◆ **Assignment**:
Your task is to transcribe the entries below exactly, beginning with the line containing "Workshop Smart Farming" and ending with the final line, and to add nothing else.

◆ **Extracted material**:
Content starts

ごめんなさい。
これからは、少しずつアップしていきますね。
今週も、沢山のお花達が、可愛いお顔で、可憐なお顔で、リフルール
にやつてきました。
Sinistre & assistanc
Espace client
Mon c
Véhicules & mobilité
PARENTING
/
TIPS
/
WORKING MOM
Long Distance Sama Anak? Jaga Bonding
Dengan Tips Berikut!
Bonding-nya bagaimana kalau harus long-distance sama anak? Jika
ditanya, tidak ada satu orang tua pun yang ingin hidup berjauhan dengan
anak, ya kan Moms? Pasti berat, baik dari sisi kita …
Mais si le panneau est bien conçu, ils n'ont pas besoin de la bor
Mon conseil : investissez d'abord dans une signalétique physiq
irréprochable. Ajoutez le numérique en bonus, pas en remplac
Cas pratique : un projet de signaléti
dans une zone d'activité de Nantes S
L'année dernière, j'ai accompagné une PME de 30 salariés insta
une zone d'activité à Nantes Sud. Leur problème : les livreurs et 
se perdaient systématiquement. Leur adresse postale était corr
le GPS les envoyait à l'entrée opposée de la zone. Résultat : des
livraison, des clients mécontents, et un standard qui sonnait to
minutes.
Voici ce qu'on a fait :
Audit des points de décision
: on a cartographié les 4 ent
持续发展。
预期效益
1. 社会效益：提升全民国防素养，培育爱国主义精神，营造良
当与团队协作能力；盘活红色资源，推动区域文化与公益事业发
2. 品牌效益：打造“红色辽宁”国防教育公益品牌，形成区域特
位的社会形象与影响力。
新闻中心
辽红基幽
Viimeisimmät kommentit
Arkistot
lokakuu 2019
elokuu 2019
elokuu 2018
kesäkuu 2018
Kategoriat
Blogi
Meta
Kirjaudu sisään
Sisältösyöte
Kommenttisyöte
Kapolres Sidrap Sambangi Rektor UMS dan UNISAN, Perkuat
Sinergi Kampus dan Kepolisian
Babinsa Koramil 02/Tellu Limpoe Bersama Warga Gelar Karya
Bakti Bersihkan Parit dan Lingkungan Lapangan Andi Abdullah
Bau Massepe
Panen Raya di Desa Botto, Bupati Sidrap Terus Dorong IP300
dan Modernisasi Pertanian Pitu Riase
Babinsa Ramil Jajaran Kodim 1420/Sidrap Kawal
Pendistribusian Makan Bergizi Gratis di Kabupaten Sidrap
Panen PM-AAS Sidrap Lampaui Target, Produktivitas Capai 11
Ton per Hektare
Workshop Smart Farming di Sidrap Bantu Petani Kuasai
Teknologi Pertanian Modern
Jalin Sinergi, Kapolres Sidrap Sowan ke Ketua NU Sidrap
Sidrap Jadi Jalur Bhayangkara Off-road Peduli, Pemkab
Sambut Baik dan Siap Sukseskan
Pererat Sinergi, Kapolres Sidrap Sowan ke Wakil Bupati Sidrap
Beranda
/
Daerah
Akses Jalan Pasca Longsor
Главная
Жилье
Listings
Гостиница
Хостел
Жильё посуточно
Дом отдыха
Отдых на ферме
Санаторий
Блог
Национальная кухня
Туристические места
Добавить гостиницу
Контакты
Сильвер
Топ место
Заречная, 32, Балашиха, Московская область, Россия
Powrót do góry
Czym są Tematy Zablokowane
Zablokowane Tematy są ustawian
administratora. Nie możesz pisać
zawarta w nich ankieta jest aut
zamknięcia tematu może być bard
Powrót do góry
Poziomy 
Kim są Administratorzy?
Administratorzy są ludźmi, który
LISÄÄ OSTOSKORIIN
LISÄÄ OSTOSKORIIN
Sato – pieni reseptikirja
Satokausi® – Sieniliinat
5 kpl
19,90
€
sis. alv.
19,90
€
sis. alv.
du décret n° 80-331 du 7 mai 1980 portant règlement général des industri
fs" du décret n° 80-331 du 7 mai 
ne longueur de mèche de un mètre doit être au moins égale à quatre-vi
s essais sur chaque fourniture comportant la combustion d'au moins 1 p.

Content ends

◆ **Task response**:
Workshop Smart Farming di Sidrap Bantu Petani Kuasai
Teknologi Pertanian Modern
Jalin Sinergi, Kapolres Sidrap Sowan ke Ketua NU Sidrap
Sidrap Jadi Jalur Bhayangkara Off-road Peduli, Pemkab
Sambut Baik dan Siap Sukseskan
Pererat Sinergi, Kapolres Sidrap Sowan ke Wakil Bupati Sidrap
Beranda
/
Daerah
Akses Jalan Pasca Longsor
Главная
Жилье
Listings
Гостиница
Хостел
Жильё посуточно
Дом отдыха
Отдых на ферме
Санаторий
Блог
Национальная кухня
Туристические места
Добавить гостиницу
Контакты
Сильвер
Топ место
Заречная, 32, Балашиха, Московская область, Россия
Powrót do góry
Czym są Tematy Zablokowane
Zablokowane Tematy są ustawian
administratora. Nie możesz pisać
zawarta w nich ankieta jest aut
zamknięcia tematu może być bard
Powrót do góry
Poziomy 
Kim są Administratorzy?
Administratorzy są ludźmi, który
LISÄÄ OSTOSKORIIN
LISÄÄ OSTOSKORIIN
Sato – pieni reseptikirja
Satokausi® – Sieniliinat
5 kpl
19,90
€
sis. alv.
19,90
€
sis. alv.
du décret n° 80-331 du 7 mai 1980 portant règlement général des industri
fs" du décret n° 80-331 du 7 mai 
ne longueur de mèche de un mètre doit être au moins égale à quatre-vi
s essais sur chaque fourniture comportant la combustion d'au moins 1 p.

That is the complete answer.